Flooded Missouri Mine Is Proving Ground for Thrill Seeker, Subterranean Kayaker

Jan 7, 2015 at 9:00 am
Don Marsan. - Tom Carlson
Tom Carlson
Don Marsan.

Hardly anything stirs the silence deep within the Crystal City sand mine, a 6-million-square-foot cavern carved into a Mississippi River bluff about 30 miles south of St. Louis.

For more than a century workers toiled inside the mine's massive caverns, excavating silica and sand for the nearby Pittsburgh Plate Glass factory. But the last of the PPG laborers packed up their drills and dynamite in the 1980s. Gone, too, is the power to pump out the encroaching waters of an aquifer located somewhere even deeper in the earth. Today much of the mine lies drowned beneath a still and glasslike lake that spans some 150 acres.

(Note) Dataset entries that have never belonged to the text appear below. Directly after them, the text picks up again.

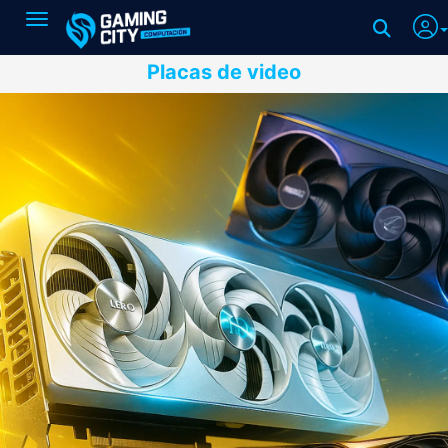
Toggle navigation
Placas de video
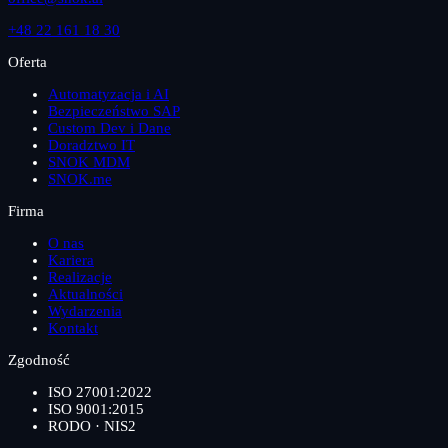
+48 22 161 18 30
Oferta
Automatyzacja i AI
Bezpieczeństwo SAP
Custom Dev i Dane
Doradztwo IT
SNOK MDM
SNOK.me
Firma
O nas
Kariera
Realizacje
Aktualności
Wydarzenia
Kontakt
Zgodność
ISO 27001:2022
ISO 9001:2015
RODO · NIS2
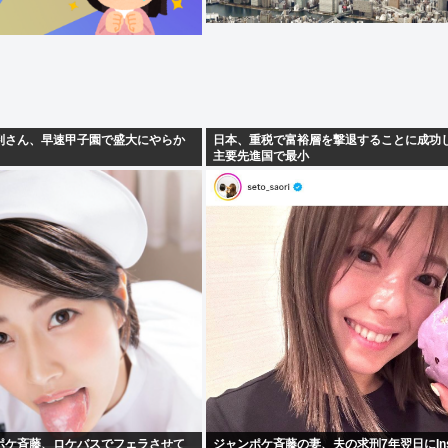
判さん、早速甲子園で盛大にやらか
日本、重税で富裕層を撃退することに成功
主要先進国で最小
ポケ斉藤、ロケバスでフェラさせて
ジャンポケ斉藤の妻、夫の求刑7年翌日にInst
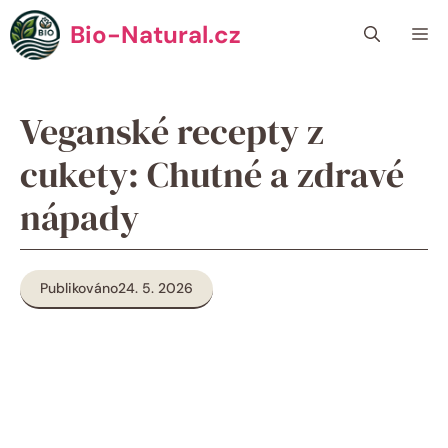
Přeskočit
Bio-Natural.cz
Me
na
obsah
Veganské recepty z
cukety: Chutné a zdravé
nápady
Publikováno
24. 5. 2026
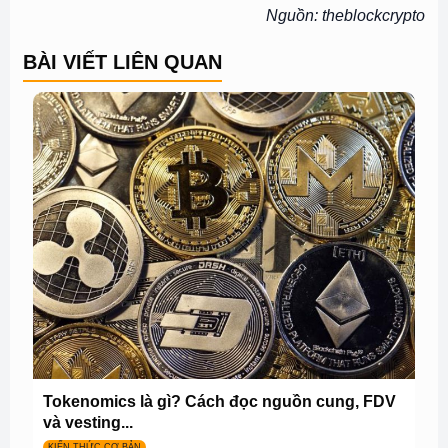
Nguồn: theblockcrypto
BÀI VIẾT LIÊN QUAN
Tokenomics là gì? Cách đọc nguồn cung, FDV
và vesting...
KIẾN THỨC CƠ BẢN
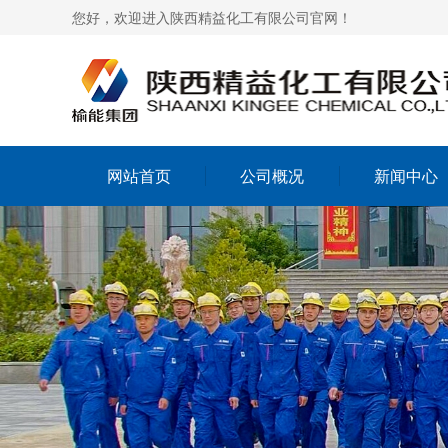
您好，欢迎进入陕西精益化工有限公司官网！
网站首页
公司概况
新闻中心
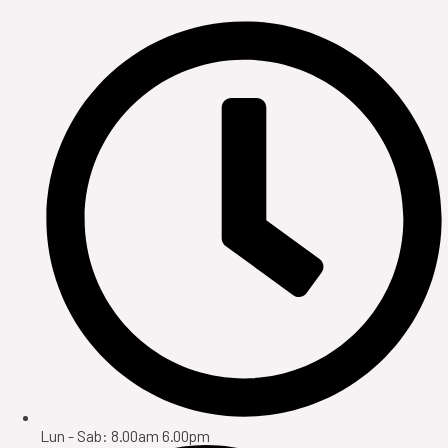
Lun - Sab: 8.00am 6.00pm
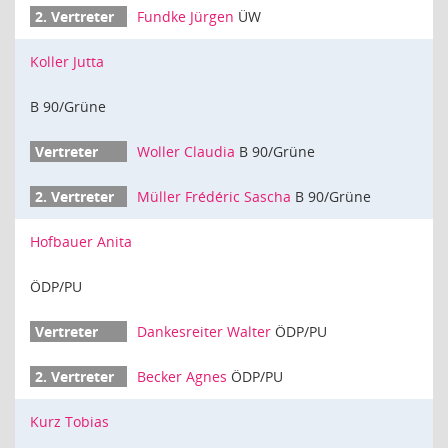
Fundke Jürgen
ÜW
Koller Jutta
B 90/Grüne
Woller Claudia
B 90/Grüne
Müller Frédéric Sascha
B 90/Grüne
Hofbauer Anita
ÖDP/PU
Dankesreiter Walter
ÖDP/PU
Becker Agnes
ÖDP/PU
Kurz Tobias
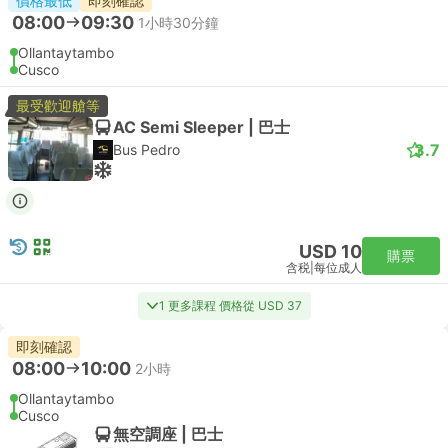
價格最低
即刻確認
08:00
09:30
1小時30分鐘
Ollantaytambo
Cusco
最受歡迎艙等
AC Semi Sleeper | 巴士
3.7
Bus Pedro
USD 10
購票
含税
|
每位成人
1 更多課程 價格從 USD 37
即刻確認
08:00
10:00
2小時
Ollantaytambo
Cusco
無空調座 | 巴士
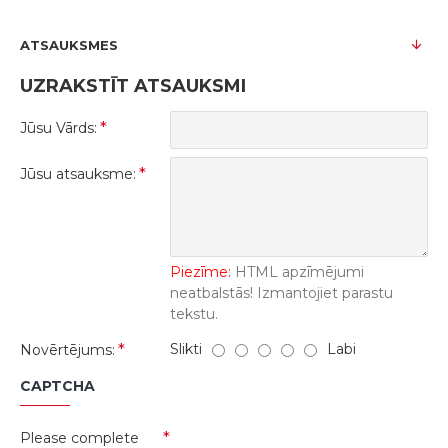
ATSAUKSMES
UZRAKSTĪT ATSAUKSMI
Jūsu Vārds:
Jūsu atsauksme:
Piezīme:
HTML apzīmējumi
neatbalstās! Izmantojiet parastu
tekstu.
Slikti
Labi
Novērtējums:
CAPTCHA
Please complete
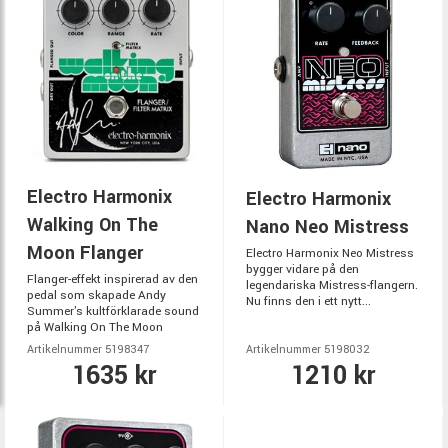
Electro Harmonix
Electro Harmonix
Walking On The
Nano Neo Mistress
Moon Flanger
Electro Harmonix Neo Mistress
bygger vidare på den
Flanger-effekt inspirerad av den
legendariska Mistress-flangern.
pedal som skapade Andy
Nu finns den i ett nytt...
Summer's kultförklarade sound
på Walking On The Moon
Artikelnummer 5198347
Artikelnummer 5198032
1635 kr
1210 kr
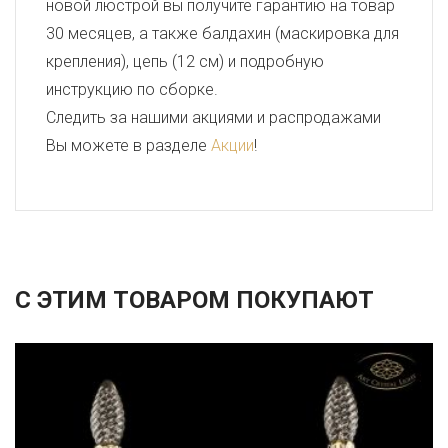
новой люстрой вы получите гарантию на товар
30 месяцев, а также балдахин (маскировка для
крепления), цепь (12 см) и подробную
инструкцию по сборке.
Следить за нашими акциями и распродажами
Вы можете в разделе
Акции
!
С ЭТИМ ТОВАРОМ ПОКУПАЮТ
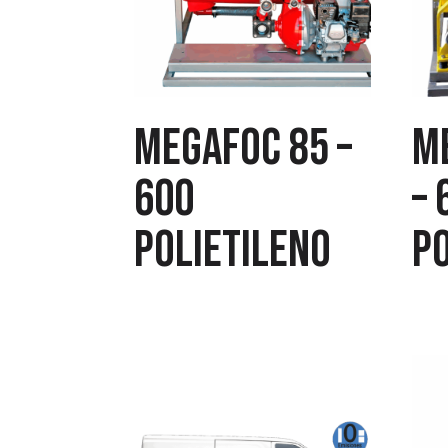
MEGAFOC 85 –
M
600
– 
POLIETILENO
P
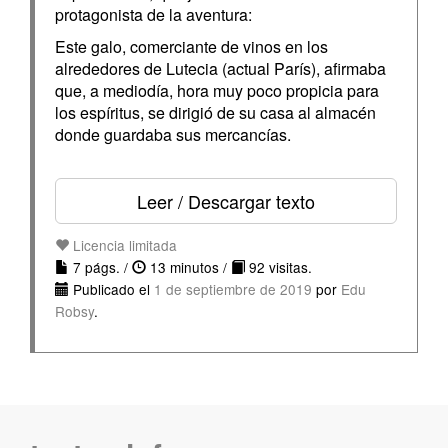
protagonista de la aventura:
Este galo, comerciante de vinos en los
alrededores de Lutecia (actual París), afirmaba
que, a mediodía, hora muy poco propicia para
los espíritus, se dirigió de su casa al almacén
donde guardaba sus mercancías.
Leer / Descargar texto
Licencia limitada
7 págs. /
13 minutos /
92 visitas.
Publicado el
1 de septiembre de 2019
por
Edu
Robsy
.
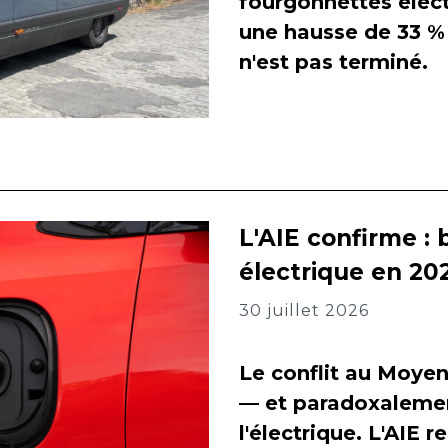
fourgonnettes élect
une hausse de 33 % 
n'est pas terminé.
L'AIE confirme : 
électrique en 202
30 juillet 2026
Le conflit au Moyen
— et paradoxalement
l'électrique. L'AIE 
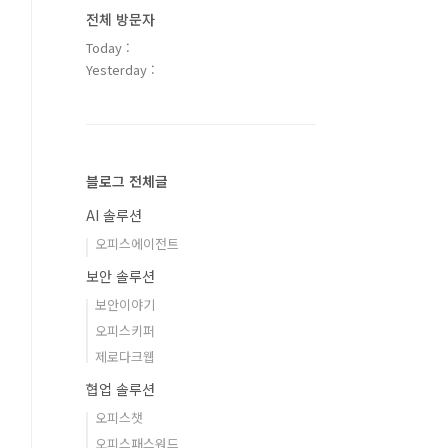
전체 방문자
Today :
Yesterday :
블로그 전체글
AI 솔루션
오피스에이전트
보안 솔루션
보안이야기
오피스키퍼
제로다크웹
협업 솔루션
오피스챗
오피스패스워드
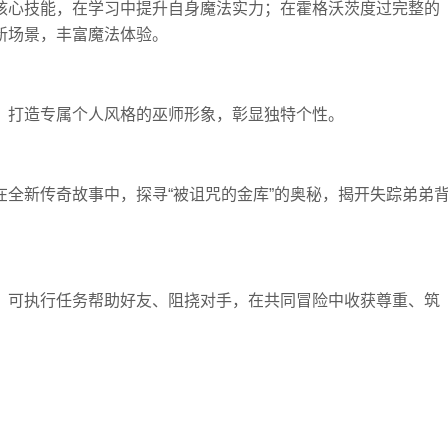
核心技能，在学习中提升自身魔法实力；在霍格沃茨度过完整的
新场景，丰富魔法体验。
，打造专属个人风格的巫师形象，彰显独特个性。
全新传奇故事中，探寻“被诅咒的金库”的奥秘，揭开失踪弟弟
；可执行任务帮助好友、阻挠对手，在共同冒险中收获尊重、筑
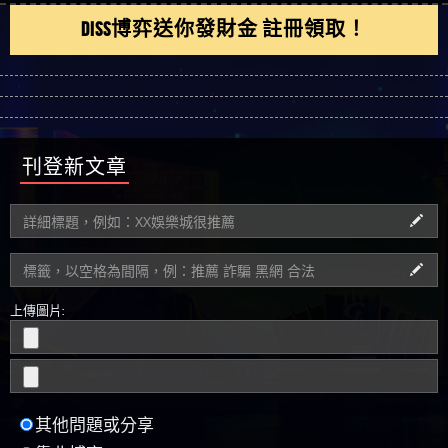
刊登新文章
上傳圖片:
其他問題或分享
靠北博弈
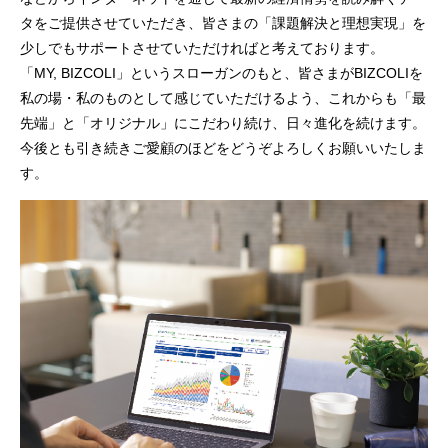
タをご提供させていただき、皆さまの「課題解決と理想実現」を
少しでもサポートさせていただければと考えております。
「MY, BIZCOLI」というスローガンのもと、皆さまがBIZCOLIを
私の場・私のものとして感じていただけるよう、これからも「最
先端」と「オリジナル」にこだわり続け、日々進化を続けます。
今後とも引き続きご愛顧のほどをどうぞよろしくお願いいたしま
す。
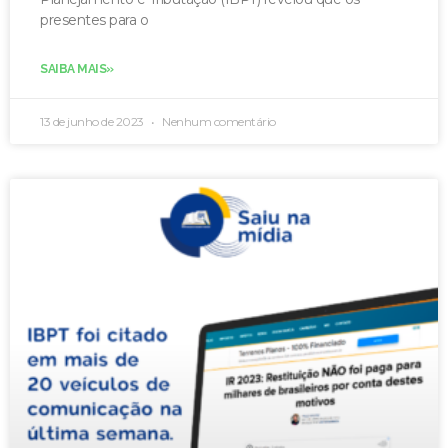
presentes para o
SAIBA MAIS»
13 de junho de 2023
Nenhum comentário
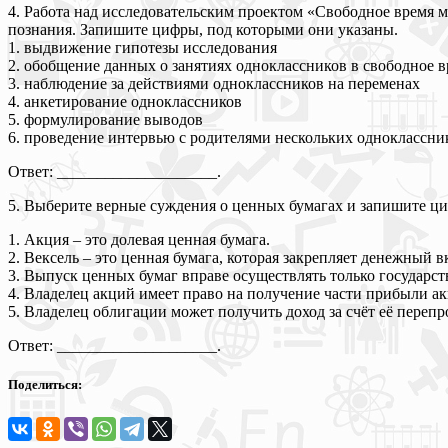
4. Работа над исследовательским проектом «Свободное время
познания. Запишите цифры, под которыми они указаны.
1. выдвижение гипотезы исследования
2. обобщение данных о занятиях одноклассников в свободное 
3. наблюдение за действиями одноклассников на переменах
4. анкетирование одноклассников
5. формулирование выводов
6. проведение интервью с родителями нескольких одноклассни
Ответ: ____________________.
5. Выберите верные суждения о ценных бумагах и запишите ц
1. Акция – это долевая ценная бумага.
2. Вексель – это ценная бумага, которая закрепляет денежный 
3. Выпуск ценных бумаг вправе осуществлять только государст
4. Владелец акций имеет право на получение части прибыли а
5. Владелец облигации может получить доход за счёт её перепр
Ответ: ____________________.
Поделиться:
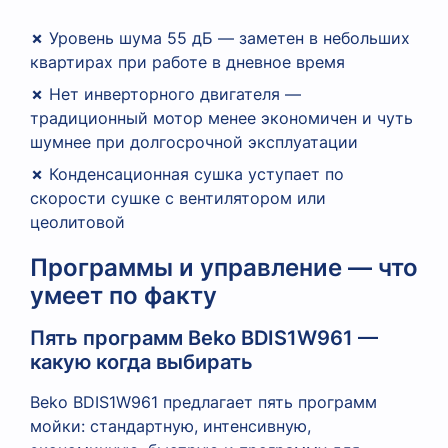
✗
Уровень шума 55 дБ — заметен в небольших
квартирах при работе в дневное время
✗
Нет инверторного двигателя —
традиционный мотор менее экономичен и чуть
шумнее при долгосрочной эксплуатации
✗
Конденсационная сушка уступает по
скорости сушке с вентилятором или
цеолитовой
Программы и управление — что
умеет по факту
Пять программ Beko BDIS1W961 —
какую когда выбирать
Beko BDIS1W961 предлагает пять программ
мойки: стандартную, интенсивную,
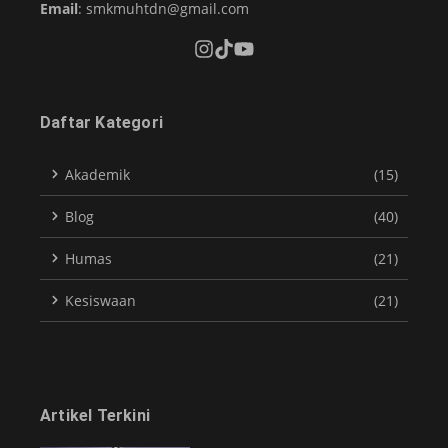
Email
: smkmuhtdn@gmail.com
Daftar Kategori
Akademik
(15)
Blog
(40)
Humas
(21)
Kesiswaan
(21)
Artikel Terkini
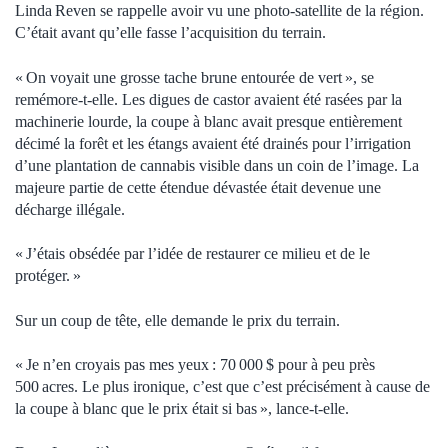
Linda Reven se rappelle avoir vu une photo-satellite de la région.
C’était avant qu’elle fasse l’acquisition du terrain.
« On voyait une grosse tache brune entourée de vert », se
remémore-t-elle. Les digues de castor avaient été rasées par la
machinerie lourde, la coupe à blanc avait presque entièrement
décimé la forêt et les étangs avaient été drainés pour l’irrigation
d’une plantation de cannabis visible dans un coin de l’image. La
majeure partie de cette étendue dévastée était devenue une
décharge illégale.
« J’étais obsédée par l’idée de restaurer ce milieu et de le
protéger. »
Sur un coup de tête, elle demande le prix du terrain.
« Je n’en croyais pas mes yeux : 70 000 $ pour à peu près
500 acres. Le plus ironique, c’est que c’est précisément à cause de
la coupe à blanc que le prix était si bas », lance-t-elle.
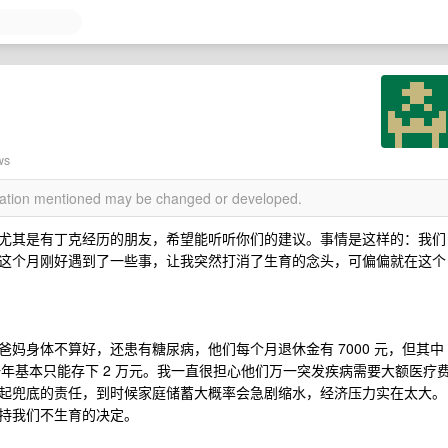
ws
rmation mentioned may be changed or developed.
尤其是有丁克经历的朋友，希望能听听你们的建议。事情是这样的：我们
这个月刚好遇到了一些事，让我突然打消了生育的念头，可偏偏就在这个
妈身体不算好，还患有糖尿病，他们每个月退休金有 7000 元，但其中
下来一年基本只能存下 2 万元。我一直很担心他们万一突发疾病需要大额医疗
起兜底的责任，到时候家庭储蓄大概率会急剧缩水，经济压力实在太大。
持我们不生育的决定。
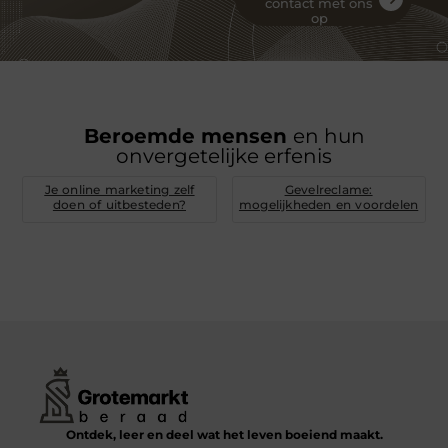
contact met ons
op
Beroemde mensen
en hun
onvergetelijke erfenis
Je online marketing zelf
Gevelreclame:
doen of uitbesteden?
mogelijkheden en voordelen
Ontdek, leer en deel wat het leven boeiend maakt.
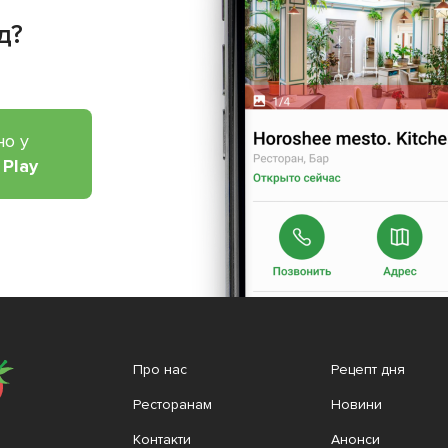
д?
но у
 Play
Про нас
Рецепт дня
Ресторанам
Новини
Контакти
Анонси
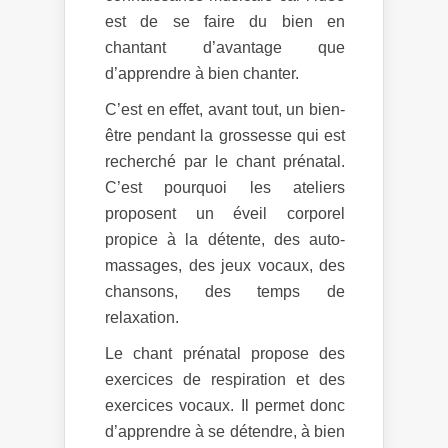
est de se faire du bien en
chantant d’avantage que
d’apprendre à bien chanter.
C’est en effet, avant tout, un bien-
être pendant la grossesse qui est
recherché par le chant prénatal.
C’est pourquoi les ateliers
proposent un éveil corporel
propice à la détente, des auto-
massages, des jeux vocaux, des
chansons, des temps de
relaxation.
Le chant prénatal propose des
exercices de respiration et des
exercices vocaux. Il permet donc
d’apprendre à se détendre, à bien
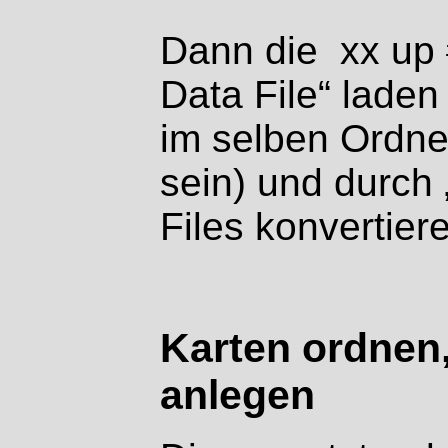
Dann die
xx up 
Data File“ laden
im selben Ordn
sein) und durch 
Files konvertier
Karten ordnen,
anlegen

Into this eerie stillness enters Don Marsan, a gruff and seasoned spelunker who has made it his mission to explore by kayak the dark vastness of this aquatic underworld and share it with others.

"Ain't this fuckin' place amazing?" Marsan asks (for what feels like the hundredth time) while giving a recent tour to some fellow kayakers. A military veteran and former firefighter, the 66-year-old Marsan gives off the impression of a rough but kindly handyman while his New England accent makes him sound remarkably like West Wing-era Martin Sheen.

PHOTOS: Crystal City Underground Kayak Tour

Sparsely shaven and sporting a light gray jacket, waders and boots, Marsan plies his way through the vertigo-inducing darkness with no map. For a long while, the splish-splosh of the kayak paddles is the only sound inside vacuumlike blackness. Marsan keeps his headlamp switched off as much as possible, preferring instead to use the lamps attached to the bottom of his kayak and the powerful beam of a 275-lumen, handheld spotlight. About 30 feet underwater, these lights reveal submerged tire tracks, dislodged pipelines and unidentifiable machinery.

"All right, we're going to stop here," Marsan tells the group after paddling nearly two hours. The lights from the stopped kayaks throw green wave patterns onto the cavern walls like some kind of underground aurora borealis. Gently, Marsan slides his paddle inside his kayak.

"This is the squeeze tube," he says, introducing this area at the eastern edge of the flooded mine. "The next column is where we're going really low, and you're going to have to remove your headlamp."

Here, only two feet of air separates the water surface from the ceiling. It feels as though the cave is flattening itself, crushing reality into a thin, breathable sliver.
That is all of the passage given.